Information shown:
* * * * *

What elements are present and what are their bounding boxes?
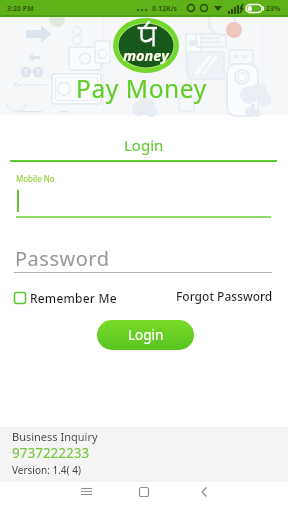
staticText: Login [128,326,164,344]
button[interactable] [133,482,155,504]
staticText: Remember Me [30,290,117,306]
button[interactable]: Login [97,320,194,350]
staticText: Pay Money [76,72,207,105]
staticText: Password [15,245,110,272]
staticText: 0.12K/s [152,4,178,14]
staticText: money [123,45,169,65]
staticText: Login [124,135,164,155]
button[interactable]: 9737222233 [12,444,90,462]
staticText: 23% [266,4,281,14]
staticText: 3:20 PM [7,4,34,14]
staticText: Business Inquiry [12,429,98,444]
staticText: Version: 1.4( 4) [12,463,81,477]
button[interactable]: Remember Me [14,290,117,306]
button[interactable]: Forgot Password [176,288,273,304]
button[interactable]: Mobile No [16,173,272,215]
button[interactable]: Password [15,245,272,272]
button[interactable] [194,482,216,504]
staticText: Mobile No [16,173,55,184]
button[interactable] [76,482,98,504]
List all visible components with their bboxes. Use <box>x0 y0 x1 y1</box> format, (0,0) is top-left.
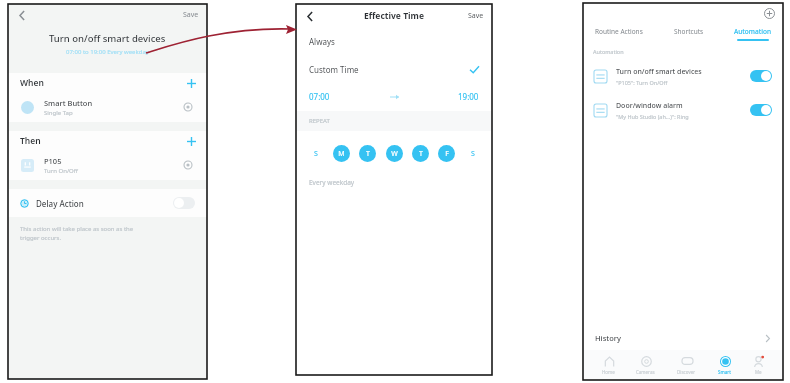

* * * * *

What you are asked to do: Images in the records should not be copied. Repeat all the rest exactly.

Result of the exercise:
What elements are present and what are their bounding boxes?
staticText: Login [128,326,164,344]
button[interactable] [133,482,155,504]
staticText: Remember Me [30,290,117,306]
button[interactable]: Login [97,320,194,350]
staticText: Pay Money [76,72,207,105]
staticText: Password [15,245,110,272]
staticText: 0.12K/s [152,4,178,14]
staticText: money [123,45,169,65]
staticText: Login [124,135,164,155]
button[interactable]: 9737222233 [12,444,90,462]
staticText: 23% [266,4,281,14]
staticText: 3:20 PM [7,4,34,14]
staticText: Business Inquiry [12,429,98,444]
staticText: Version: 1.4( 4) [12,463,81,477]
button[interactable]: Remember Me [14,290,117,306]
button[interactable]: Forgot Password [176,288,273,304]
button[interactable]: Mobile No [16,173,272,215]
button[interactable]: Password [15,245,272,272]
button[interactable] [194,482,216,504]
staticText: Mobile No [16,173,55,184]
button[interactable] [76,482,98,504]
List all visible components with their bboxes. Use <box>x0 y0 x1 y1</box> format, (0,0) is top-left.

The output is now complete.